Your task:
Apart from the pictures, write out the records that follow exactly.
--- Dataset extract ---
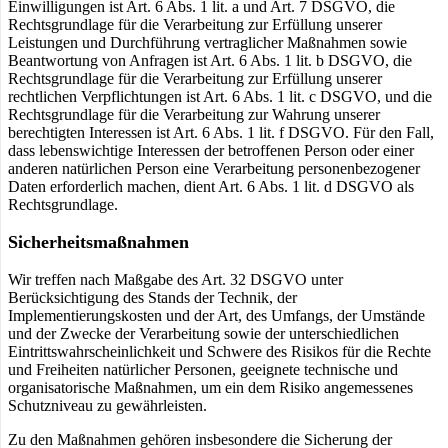
Einwilligungen ist Art. 6 Abs. 1 lit. a und Art. 7 DSGVO, die
Rechtsgrundlage für die Verarbeitung zur Erfüllung unserer
Leistungen und Durchführung vertraglicher Maßnahmen sowie
Beantwortung von Anfragen ist Art. 6 Abs. 1 lit. b DSGVO, die
Rechtsgrundlage für die Verarbeitung zur Erfüllung unserer
rechtlichen Verpflichtungen ist Art. 6 Abs. 1 lit. c DSGVO, und die
Rechtsgrundlage für die Verarbeitung zur Wahrung unserer
berechtigten Interessen ist Art. 6 Abs. 1 lit. f DSGVO. Für den Fall,
dass lebenswichtige Interessen der betroffenen Person oder einer
anderen natürlichen Person eine Verarbeitung personenbezogener
Daten erforderlich machen, dient Art. 6 Abs. 1 lit. d DSGVO als
Rechtsgrundlage.
Sicherheitsmaßnahmen
Wir treffen nach Maßgabe des Art. 32 DSGVO unter
Berücksichtigung des Stands der Technik, der
Implementierungskosten und der Art, des Umfangs, der Umstände
und der Zwecke der Verarbeitung sowie der unterschiedlichen
Eintrittswahrscheinlichkeit und Schwere des Risikos für die Rechte
und Freiheiten natürlicher Personen, geeignete technische und
organisatorische Maßnahmen, um ein dem Risiko angemessenes
Schutzniveau zu gewährleisten.
Zu den Maßnahmen gehören insbesondere die Sicherung der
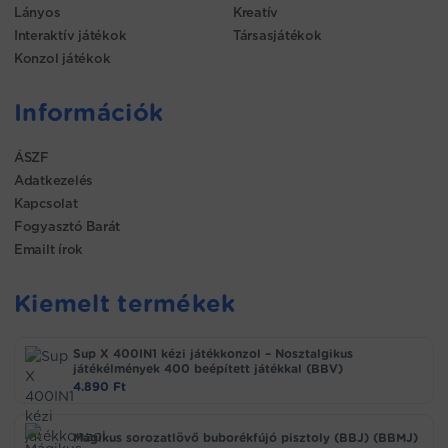
Lányos
Kreatív
Interaktív játékok
Társasjátékok
Konzol játékok
Információk
ÁSZF
Adatkezelés
Kapcsolat
Fogyasztó Barát
Emailt írok
Kiemelt termékek
Sup X 400IN1 kézi játékkonzol – Nosztalgikus
játékélmények 400 beépített játékkal (BBV)
4.890
Ft
Mágikus sorozatlövő buborékfújó pisztoly (BBJ) (BBMJ)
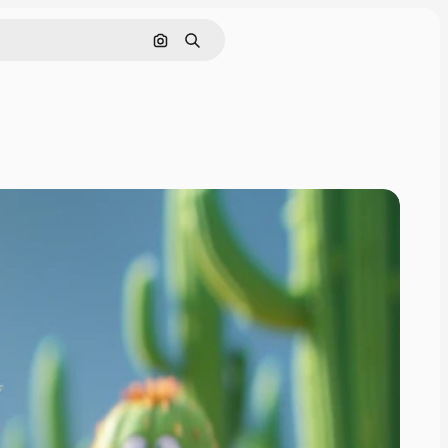
Nach Bild suchen
Suchen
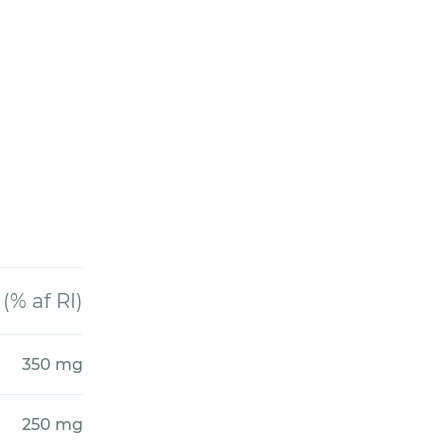
 af RI)
350 mg
250 mg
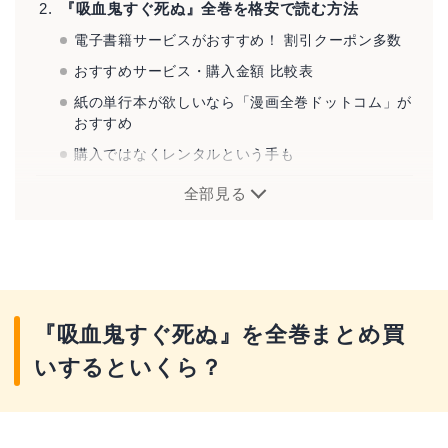
『吸血鬼すぐ死ぬ』全巻を格安で読む方法
電子書籍サービスがおすすめ！ 割引クーポン多数
おすすめサービス・購入金額 比較表
紙の単行本が欲しいなら「漫画全巻ドットコム」が
おすすめ
購入ではなくレンタルという手も
全部見る
『吸血鬼すぐ死ぬ』とは？
『吸血鬼すぐ死ぬ』を全巻まとめ買
いするといくら？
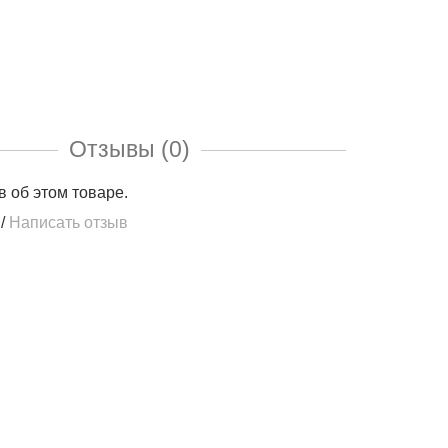
Отзывы (0)
в об этом товаре.
/
Написать отзыв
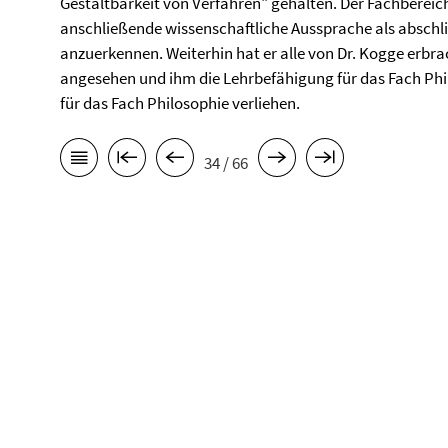
Gestaltbarkeit von Verfahren" gehalten. Der Fachbereic
anschließende wissenschaftliche Aussprache als abschl
anzuerkennen. Weiterhin hat er alle von Dr. Kogge erbra
angesehen und ihm die Lehrbefähigung für das Fach Phi
für das Fach Philosophie verliehen.
34 / 66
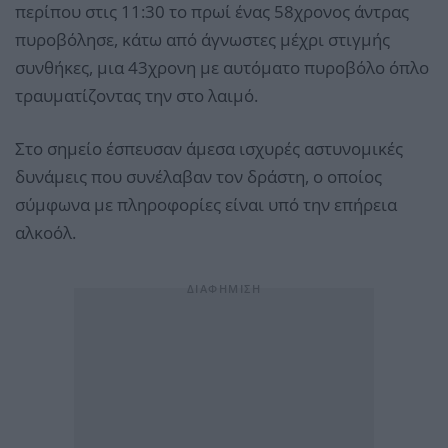
περίπου στις 11:30 το πρωί ένας 58χρονος άντρας
πυροβόλησε, κάτω από άγνωστες μέχρι στιγμής
συνθήκες, μια 43χρονη με αυτόματο πυροβόλο όπλο
τραυματίζοντας την στο λαιμό.
Στο σημείο έσπευσαν άμεσα ισχυρές αστυνομικές
δυνάμεις που συνέλαβαν τον δράστη, ο οποίος
σύμφωνα με πληροφορίες είναι υπό την επήρεια
αλκοόλ.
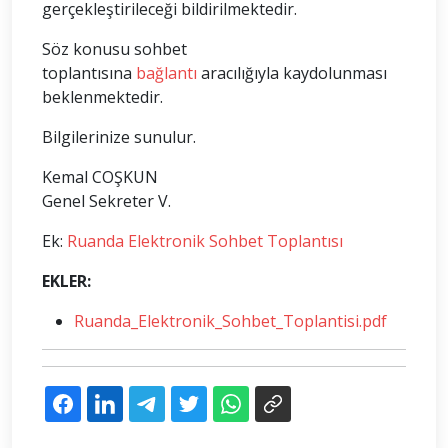
gerçekleştirileceği bildirilmektedir.
Söz konusu sohbet
toplantısına
bağlantı
aracılığıyla kaydolunması
beklenmektedir.
Bilgilerinize sunulur.
Kemal COŞKUN
Genel Sekreter V.
Ek:
Ruanda Elektronik Sohbet Toplantısı
EKLER:
Ruanda_Elektronik_Sohbet_Toplantisi.pdf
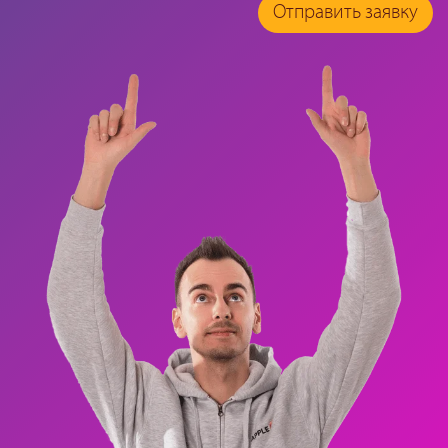
Отправить заявку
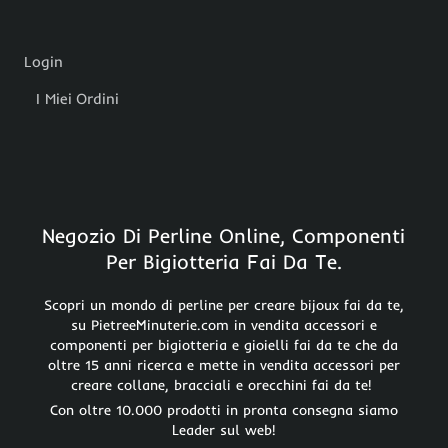
Login
I Miei Ordini
Negozio Di Perline Online, Componenti
Per Bigiotteria Fai Da Te.
Scopri un mondo di perline per creare bijoux fai da te,
su PietreeMinuterie.com in vendita accessori e
componenti per bigiotteria e gioielli fai da te che da
oltre 15 anni ricerca e mette in vendita accessori per
creare collane, bracciali e orecchini fai da te!
Con oltre 10.000 prodotti in pronta consegna siamo
Leader sul web!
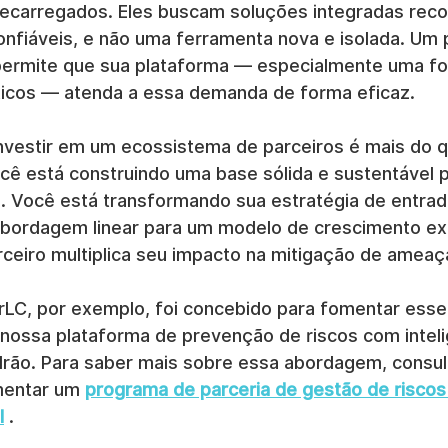
recarregados. Eles buscam soluções integradas re
confiáveis, e não uma ferramenta nova e isolada. Um
 permite que sua plataforma — especialmente uma f
ticos — atenda a essa demanda de forma eficaz.
 investir em um ecossistema de parceiros é mais do 
você está construindo uma base sólida e sustentável p
. Você está transformando sua estratégia de entrad
bordagem linear para um modelo de crescimento exp
ceiro multiplica seu impacto na mitigação de ameaça
LC, por exemplo, foi concebido para fomentar esse
 nossa plataforma de prevenção de riscos com inteli
adrão. Para saber mais sobre essa abordagem, consul
entar um 
programa de parceria de gestão de riscos
l
 .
---
Expected answer:
Einwilligungen ist Art. 6 Abs. 1 lit. a und Art. 7 DSGVO, die
Rechtsgrundlage für die Verarbeitung zur Erfüllung unserer
Leistungen und Durchführung vertraglicher Maßnahmen sowie
Beantwortung von Anfragen ist Art. 6 Abs. 1 lit. b DSGVO, die
Rechtsgrundlage für die Verarbeitung zur Erfüllung unserer
rechtlichen Verpflichtungen ist Art. 6 Abs. 1 lit. c DSGVO, und die
Rechtsgrundlage für die Verarbeitung zur Wahrung unserer
berechtigten Interessen ist Art. 6 Abs. 1 lit. f DSGVO. Für den Fall,
dass lebenswichtige Interessen der betroffenen Person oder einer
anderen natürlichen Person eine Verarbeitung personenbezogener
Daten erforderlich machen, dient Art. 6 Abs. 1 lit. d DSGVO als
Rechtsgrundlage.
Sicherheitsmaßnahmen
Wir treffen nach Maßgabe des Art. 32 DSGVO unter
Berücksichtigung des Stands der Technik, der
Implementierungskosten und der Art, des Umfangs, der Umstände
und der Zwecke der Verarbeitung sowie der unterschiedlichen
Eintrittswahrscheinlichkeit und Schwere des Risikos für die Rechte
und Freiheiten natürlicher Personen, geeignete technische und
organisatorische Maßnahmen, um ein dem Risiko angemessenes
Schutzniveau zu gewährleisten.
Zu den Maßnahmen gehören insbesondere die Sicherung der
Lányos
Kreatív
Interaktív játékok
Társasjátékok
Konzol játékok
Információk
ÁSZF
Adatkezelés
Kapcsolat
Fogyasztó Barát
Emailt írok
Kiemelt termékek
Sup X 400IN1 kézi játékkonzol – Nosztalgikus
játékélmények 400 beépített játékkal (BBV)
4.890
Ft
Mágikus sorozatlövő buborékfújó pisztoly (BBJ) (BBMJ)
Nach Bild suchen
Suchen
 af RI)
350 mg
250 mg
『吸血鬼すぐ死ぬ』全巻を格安で読む方法
電子書籍サービスがおすすめ！ 割引クーポン多数
おすすめサービス・購入金額 比較表
紙の単行本が欲しいなら「漫画全巻ドットコム」が
おすすめ
購入ではなくレンタルという手も
全部見る
『吸血鬼すぐ死ぬ』とは？
『吸血鬼すぐ死ぬ』を全巻まとめ買
いするといくら？
Отзывы (0)
в об этом товаре.
/
Написать отзыв
Gestaltbarkeit von Verfahren" gehalten. Der Fachbereic
anschließende wissenschaftliche Aussprache als abschl
anzuerkennen. Weiterhin hat er alle von Dr. Kogge erbra
angesehen und ihm die Lehrbefähigung für das Fach Phi
für das Fach Philosophie verliehen.
34 / 66
περίπου στις 11:30 το πρωί ένας 58χρονος άντρας
πυροβόλησε, κάτω από άγνωστες μέχρι στιγμής
συνθήκες, μια 43χρονη με αυτόματο πυροβόλο όπλο
τραυματίζοντας την στο λαιμό.
Στο σημείο έσπευσαν άμεσα ισχυρές αστυνομικές
δυνάμεις που συνέλαβαν τον δράστη, ο οποίος
σύμφωνα με πληροφορίες είναι υπό την επήρεια
αλκοόλ.
gerçekleştirileceği bildirilmektedir.
Söz konusu sohbet
toplantısına
bağlantı
aracılığıyla kaydolunması
beklenmektedir.
Bilgilerinize sunulur.
Kemal COŞKUN
Genel Sekreter V.
Ek:
Ruanda Elektronik Sohbet Toplantısı
EKLER:
Ruanda_Elektronik_Sohbet_Toplantisi.pdf
Отправить заявку
Login
I Miei Ordini
Negozio Di Perline Online, Componenti
Per Bigiotteria Fai Da Te.
Scopri un mondo di perline per creare bijoux fai da te,
su PietreeMinuterie.com in vendita accessori e
componenti per bigiotteria e gioielli fai da te che da
oltre 15 anni ricerca e mette in vendita accessori per
creare collane, bracciali e orecchini fai da te!
Con oltre 10.000 prodotti in pronta consegna siamo
Leader sul web!
recarregados. Eles buscam soluções integradas re
confiáveis, e não uma ferramenta nova e isolada. Um
 permite que sua plataforma — especialmente uma f
ticos — atenda a essa demanda de forma eficaz.
 investir em um ecossistema de parceiros é mais do 
você está construindo uma base sólida e sustentável p
. Você está transformando sua estratégia de entrad
bordagem linear para um modelo de crescimento exp
ceiro multiplica seu impacto na mitigação de ameaça
LC, por exemplo, foi concebido para fomentar esse
 nossa plataforma de prevenção de riscos com inteli
adrão. Para saber mais sobre essa abordagem, consul
entar um 
programa de parceria de gestão de riscos
l
 .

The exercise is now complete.